# What you have to do
Would you transcribe the entries below word for word, omitting all images?

==== Supplied material ====

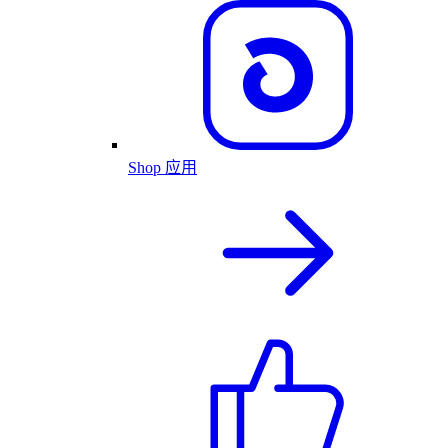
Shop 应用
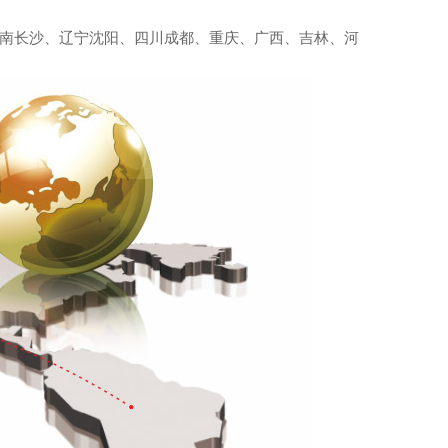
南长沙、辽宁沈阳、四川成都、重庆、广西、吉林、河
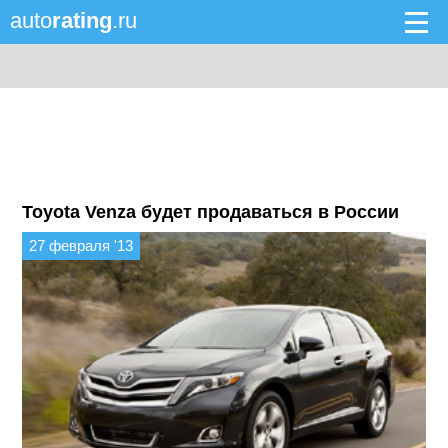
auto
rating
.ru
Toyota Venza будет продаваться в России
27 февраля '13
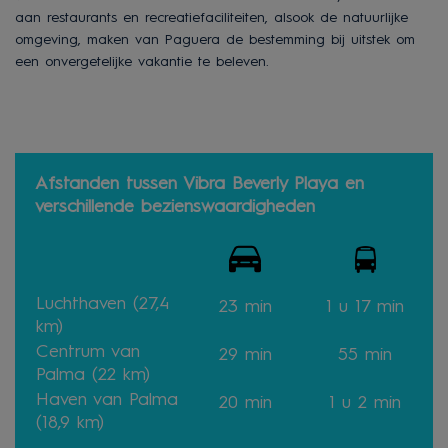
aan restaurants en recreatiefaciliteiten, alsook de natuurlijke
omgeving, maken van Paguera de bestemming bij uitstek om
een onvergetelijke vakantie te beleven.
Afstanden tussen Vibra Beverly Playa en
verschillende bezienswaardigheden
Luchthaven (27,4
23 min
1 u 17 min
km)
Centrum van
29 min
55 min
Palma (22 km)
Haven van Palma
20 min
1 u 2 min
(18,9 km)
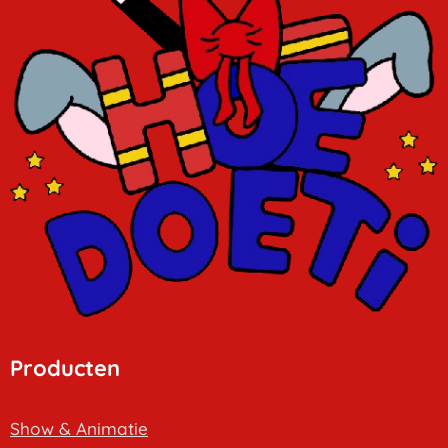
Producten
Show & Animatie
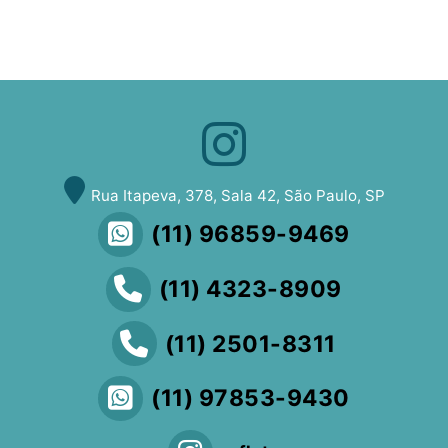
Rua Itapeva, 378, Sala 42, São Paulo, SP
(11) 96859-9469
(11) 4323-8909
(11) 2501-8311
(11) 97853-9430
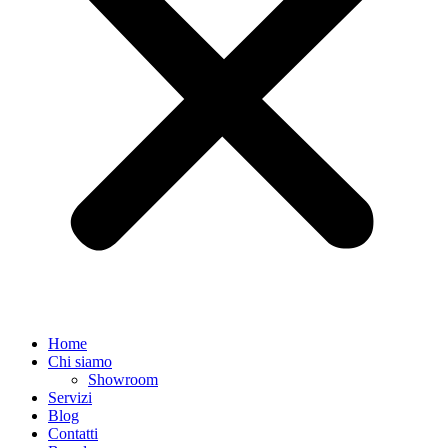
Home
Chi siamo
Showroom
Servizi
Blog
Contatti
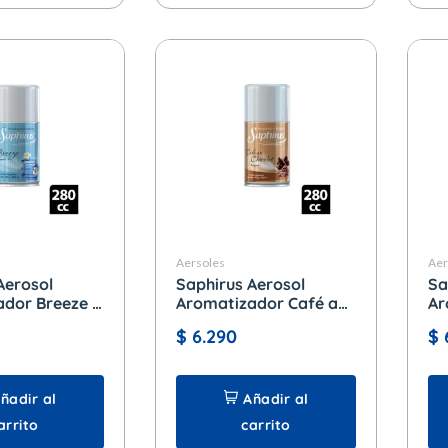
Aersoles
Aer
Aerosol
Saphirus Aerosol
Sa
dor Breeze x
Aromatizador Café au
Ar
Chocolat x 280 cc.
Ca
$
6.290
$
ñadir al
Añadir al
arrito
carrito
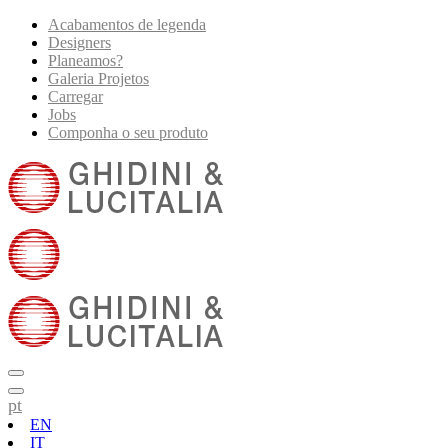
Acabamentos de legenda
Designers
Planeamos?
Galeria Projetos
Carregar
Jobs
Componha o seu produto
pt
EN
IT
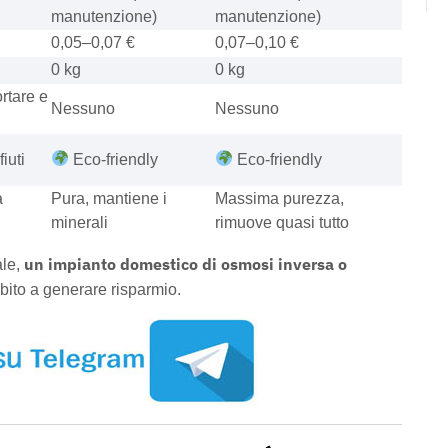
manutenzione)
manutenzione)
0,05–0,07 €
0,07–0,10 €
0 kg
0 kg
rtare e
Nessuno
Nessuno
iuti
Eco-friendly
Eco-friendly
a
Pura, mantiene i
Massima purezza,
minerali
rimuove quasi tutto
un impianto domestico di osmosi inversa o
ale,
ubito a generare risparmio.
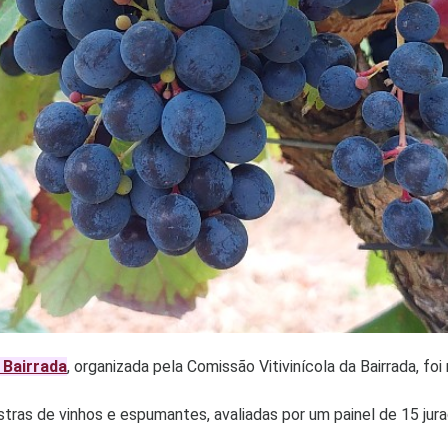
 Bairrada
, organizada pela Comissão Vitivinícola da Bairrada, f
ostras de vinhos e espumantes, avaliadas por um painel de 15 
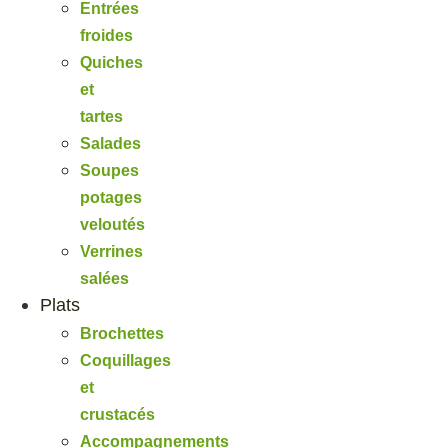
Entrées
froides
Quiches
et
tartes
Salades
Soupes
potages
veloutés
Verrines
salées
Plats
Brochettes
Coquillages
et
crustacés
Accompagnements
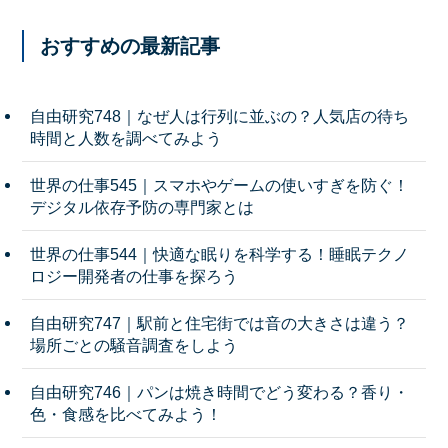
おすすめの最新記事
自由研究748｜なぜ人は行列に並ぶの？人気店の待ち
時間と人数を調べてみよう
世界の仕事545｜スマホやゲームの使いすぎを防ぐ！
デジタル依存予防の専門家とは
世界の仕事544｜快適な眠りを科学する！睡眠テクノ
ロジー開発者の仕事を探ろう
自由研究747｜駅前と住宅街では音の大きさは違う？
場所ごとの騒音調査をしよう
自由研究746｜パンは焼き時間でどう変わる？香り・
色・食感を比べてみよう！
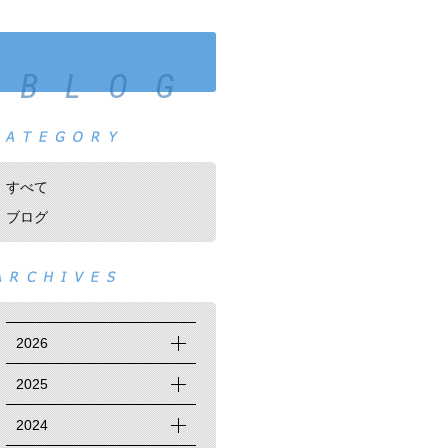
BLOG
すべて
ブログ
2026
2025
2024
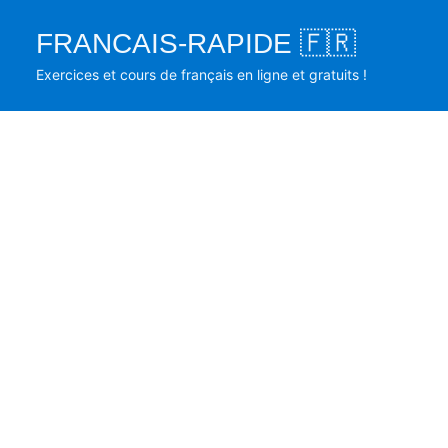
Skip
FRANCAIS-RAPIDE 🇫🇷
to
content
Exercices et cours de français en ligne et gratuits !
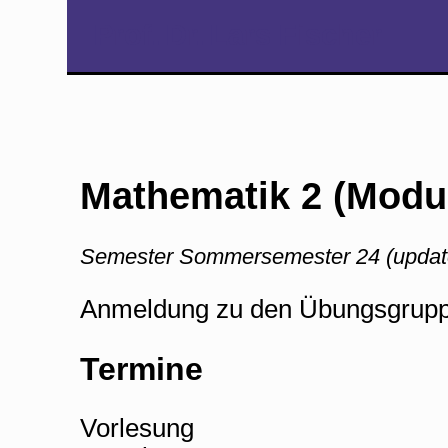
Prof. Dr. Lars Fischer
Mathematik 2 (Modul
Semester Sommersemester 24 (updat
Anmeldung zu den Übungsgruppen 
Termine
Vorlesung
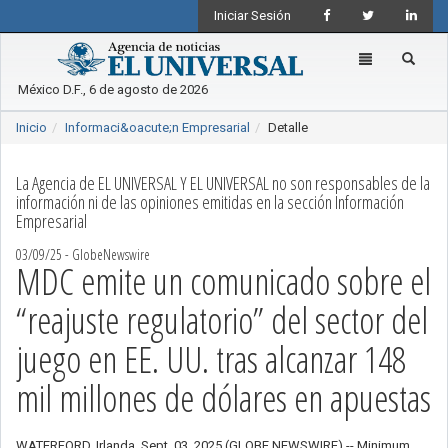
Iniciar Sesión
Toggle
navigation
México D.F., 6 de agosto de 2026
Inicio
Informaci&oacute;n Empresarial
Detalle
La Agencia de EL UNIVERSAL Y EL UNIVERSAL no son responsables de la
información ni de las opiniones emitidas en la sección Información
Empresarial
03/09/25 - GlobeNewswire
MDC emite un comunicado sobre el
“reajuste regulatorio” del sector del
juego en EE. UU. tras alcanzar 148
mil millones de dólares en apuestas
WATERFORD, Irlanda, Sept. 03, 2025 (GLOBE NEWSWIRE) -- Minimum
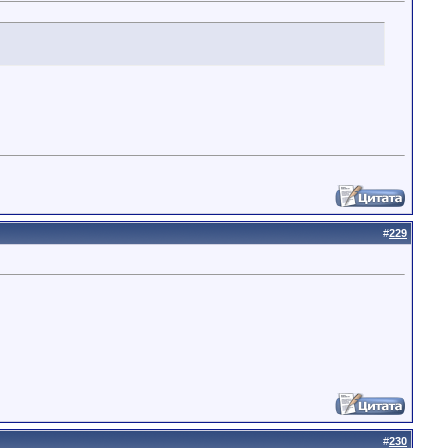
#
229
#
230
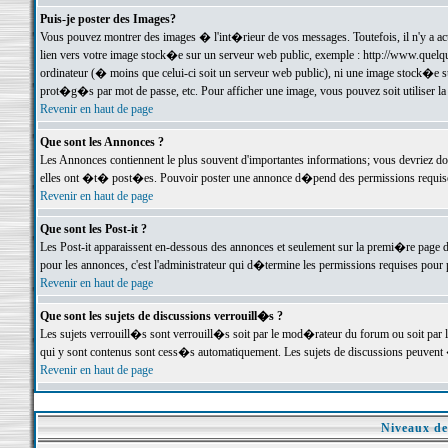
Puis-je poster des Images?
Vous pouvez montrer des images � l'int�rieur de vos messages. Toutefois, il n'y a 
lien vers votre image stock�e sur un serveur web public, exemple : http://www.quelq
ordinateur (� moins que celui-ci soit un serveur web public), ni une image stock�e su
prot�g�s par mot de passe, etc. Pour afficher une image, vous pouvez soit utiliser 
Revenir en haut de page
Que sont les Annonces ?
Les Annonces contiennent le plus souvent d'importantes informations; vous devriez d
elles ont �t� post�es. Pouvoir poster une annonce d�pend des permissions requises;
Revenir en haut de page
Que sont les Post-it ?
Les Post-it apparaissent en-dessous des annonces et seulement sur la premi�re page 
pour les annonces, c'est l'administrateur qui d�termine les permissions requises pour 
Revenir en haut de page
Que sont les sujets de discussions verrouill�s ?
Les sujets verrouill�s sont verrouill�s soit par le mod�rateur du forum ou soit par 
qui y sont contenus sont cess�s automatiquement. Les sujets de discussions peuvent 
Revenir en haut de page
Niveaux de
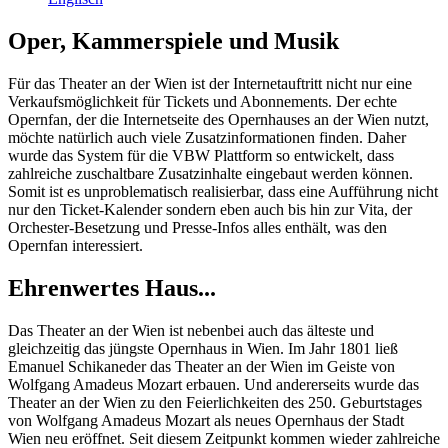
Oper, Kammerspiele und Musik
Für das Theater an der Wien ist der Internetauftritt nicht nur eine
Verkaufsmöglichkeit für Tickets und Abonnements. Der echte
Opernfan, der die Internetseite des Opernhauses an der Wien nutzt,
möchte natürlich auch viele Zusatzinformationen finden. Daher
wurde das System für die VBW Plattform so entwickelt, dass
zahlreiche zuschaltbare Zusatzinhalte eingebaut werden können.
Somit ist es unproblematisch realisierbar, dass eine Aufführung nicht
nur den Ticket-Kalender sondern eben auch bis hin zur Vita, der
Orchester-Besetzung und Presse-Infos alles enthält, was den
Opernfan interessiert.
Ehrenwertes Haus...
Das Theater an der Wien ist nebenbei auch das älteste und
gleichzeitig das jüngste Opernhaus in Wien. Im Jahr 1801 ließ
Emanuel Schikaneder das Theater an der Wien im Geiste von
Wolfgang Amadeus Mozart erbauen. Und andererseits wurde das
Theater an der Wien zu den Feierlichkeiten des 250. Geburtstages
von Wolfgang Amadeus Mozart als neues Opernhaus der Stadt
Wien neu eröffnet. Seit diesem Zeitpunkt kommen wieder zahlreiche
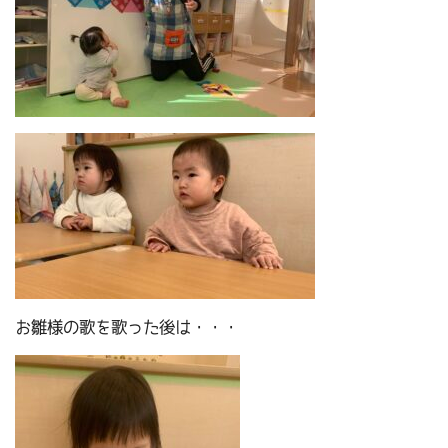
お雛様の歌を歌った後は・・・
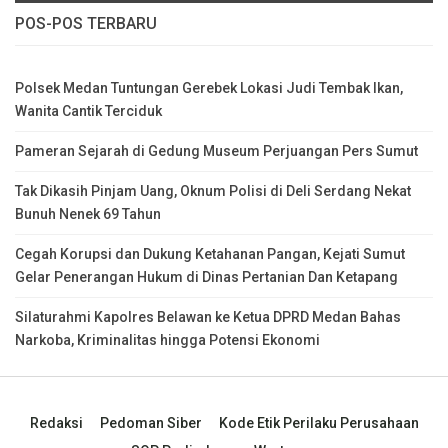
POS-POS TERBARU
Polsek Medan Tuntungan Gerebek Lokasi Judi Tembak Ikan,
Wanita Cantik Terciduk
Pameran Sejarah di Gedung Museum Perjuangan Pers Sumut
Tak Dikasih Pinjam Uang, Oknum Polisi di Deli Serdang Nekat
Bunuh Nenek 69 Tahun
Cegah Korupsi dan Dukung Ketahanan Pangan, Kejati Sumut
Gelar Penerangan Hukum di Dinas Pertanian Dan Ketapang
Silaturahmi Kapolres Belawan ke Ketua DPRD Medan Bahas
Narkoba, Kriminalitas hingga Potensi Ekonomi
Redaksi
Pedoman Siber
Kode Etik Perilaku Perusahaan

====

# Task output
Shop 应用
南长沙、辽宁沈阳、四川成都、重庆、广西、吉林、河
auto
rating
.ru
Toyota Venza будет продаваться в России
27 февраля '13
aan restaurants en recreatiefaciliteiten, alsook de natuurlijke
omgeving, maken van Paguera de bestemming bij uitstek om
een onvergetelijke vakantie te beleven.
Afstanden tussen Vibra Beverly Playa en
verschillende bezienswaardigheden
Luchthaven (27,4
23 min
1 u 17 min
km)
Centrum van
29 min
55 min
Palma (22 km)
Haven van Palma
20 min
1 u 2 min
(18,9 km)
Producten
Show & Animatie
Rua Itapeva, 378, Sala 42, São Paulo, SP
(11) 96859-9469
(11) 4323-8909
(11) 2501-8311
(11) 97853-9430
Home
Chi siamo
Showroom
Servizi
Blog
Contatti
Aersoles
Aer
Aerosol
Saphirus Aerosol
Sa
dor Breeze x
Aromatizador Café au
Ar
Chocolat x 280 cc.
Ca
$
6.290
$
ñadir al
Añadir al
arrito
carrito
Acabamentos de legenda
Designers
Planeamos?
Galeria Projetos
Carregar
Jobs
Componha o seu produto
pt
EN
IT
manutenzione)
manutenzione)
0,05–0,07 €
0,07–0,10 €
0 kg
0 kg
rtare e
Nessuno
Nessuno
iuti
Eco-friendly
Eco-friendly
a
Pura, mantiene i
Massima purezza,
minerali
rimuove quasi tutto
un impianto domestico di osmosi inversa o
ale,
ubito a generare risparmio.
 Bairrada
, organizada pela Comissão Vitivinícola da Bairrada, f
ostras de vinhos e espumantes, avaliadas por um painel de 15 
Entrées
froides
Quiches
et
tartes
Salades
Soupes
potages
veloutés
Verrines
salées
Plats
Brochettes
Coquillages
et
crustacés
Accompagnements
おすすめの最新記事
自由研究748｜なぜ人は行列に並ぶの？人気店の待ち
時間と人数を調べてみよう
世界の仕事545｜スマホやゲームの使いすぎを防ぐ！
デジタル依存予防の専門家とは
世界の仕事544｜快適な眠りを科学する！睡眠テクノ
ロジー開発者の仕事を探ろう
自由研究747｜駅前と住宅街では音の大きさは違う？
場所ごとの騒音調査をしよう
自由研究746｜パンは焼き時間でどう変わる？香り・
色・食感を比べてみよう！
BLOG
すべて
ブログ
2026
2025
2024
Skip
FRANCAIS-RAPIDE 🇫🇷
to
content
Exercices et cours de français en ligne et gratuits !
Prof. Dr. Lars Fischer
Mathematik 2 (Modul
Semester Sommersemester 24 (updat
Anmeldung zu den Übungsgruppen 
Termine
Vorlesung
Iniciar Sesión
Toggle
navigation
México D.F., 6 de agosto de 2026
Inicio
Informaci&oacute;n Empresarial
Detalle
La Agencia de EL UNIVERSAL Y EL UNIVERSAL no son responsables de la
información ni de las opiniones emitidas en la sección Información
Empresarial
03/09/25 - GlobeNewswire
MDC emite un comunicado sobre el
“reajuste regulatorio” del sector del
juego en EE. UU. tras alcanzar 148
mil millones de dólares en apuestas
WATERFORD, Irlanda, Sept. 03, 2025 (GLOBE NEWSWIRE) -- Minimum
#
229
#
230
Puis-je poster des Images?
Vous pouvez montrer des images � l'int�rieur de vos messages. Toutefois, il n'y a 
lien vers votre image stock�e sur un serveur web public, exemple : http://www.quelq
ordinateur (� moins que celui-ci soit un serveur web public), ni une image stock�e su
prot�g�s par mot de passe, etc. Pour afficher une image, vous pouvez soit utiliser 
Revenir en haut de page
Que sont les Annonces ?
Les Annonces contiennent le plus souvent d'importantes informations; vous devriez d
elles ont �t� post�es. Pouvoir poster une annonce d�pend des permissions requises;
Revenir en haut de page
Que sont les Post-it ?
Les Post-it apparaissent en-dessous des annonces et seulement sur la premi�re page 
pour les annonces, c'est l'administrateur qui d�termine les permissions requises pour 
Revenir en haut de page
Que sont les sujets de discussions verrouill�s ?
Les sujets verrouill�s sont verrouill�s soit par le mod�rateur du forum ou soit par 
qui y sont contenus sont cess�s automatiquement. Les sujets de discussions peuvent 
Revenir en haut de page
Niveaux de
Oper, Kammerspiele und Musik
Für das Theater an der Wien ist der Internetauftritt nicht nur eine
Verkaufsmöglichkeit für Tickets und Abonnements. Der echte
Opernfan, der die Internetseite des Opernhauses an der Wien nutzt,
möchte natürlich auch viele Zusatzinformationen finden. Daher
wurde das System für die VBW Plattform so entwickelt, dass
zahlreiche zuschaltbare Zusatzinhalte eingebaut werden können.
Somit ist es unproblematisch realisierbar, dass eine Aufführung nicht
nur den Ticket-Kalender sondern eben auch bis hin zur Vita, der
Orchester-Besetzung und Presse-Infos alles enthält, was den
Opernfan interessiert.
Ehrenwertes Haus...
Das Theater an der Wien ist nebenbei auch das älteste und
gleichzeitig das jüngste Opernhaus in Wien. Im Jahr 1801 ließ
Emanuel Schikaneder das Theater an der Wien im Geiste von
Wolfgang Amadeus Mozart erbauen. Und andererseits wurde das
Theater an der Wien zu den Feierlichkeiten des 250. Geburtstages
von Wolfgang Amadeus Mozart als neues Opernhaus der Stadt
Wien neu eröffnet. Seit diesem Zeitpunkt kommen wieder zahlreiche
お雛様の歌を歌った後は・・・
POS-POS TERBARU
Polsek Medan Tuntungan Gerebek Lokasi Judi Tembak Ikan,
Wanita Cantik Terciduk
Pameran Sejarah di Gedung Museum Perjuangan Pers Sumut
Tak Dikasih Pinjam Uang, Oknum Polisi di Deli Serdang Nekat
Bunuh Nenek 69 Tahun
Cegah Korupsi dan Dukung Ketahanan Pangan, Kejati Sumut
Gelar Penerangan Hukum di Dinas Pertanian Dan Ketapang
Silaturahmi Kapolres Belawan ke Ketua DPRD Medan Bahas
Narkoba, Kriminalitas hingga Potensi Ekonomi
Redaksi
Pedoman Siber
Kode Etik Perilaku Perusahaan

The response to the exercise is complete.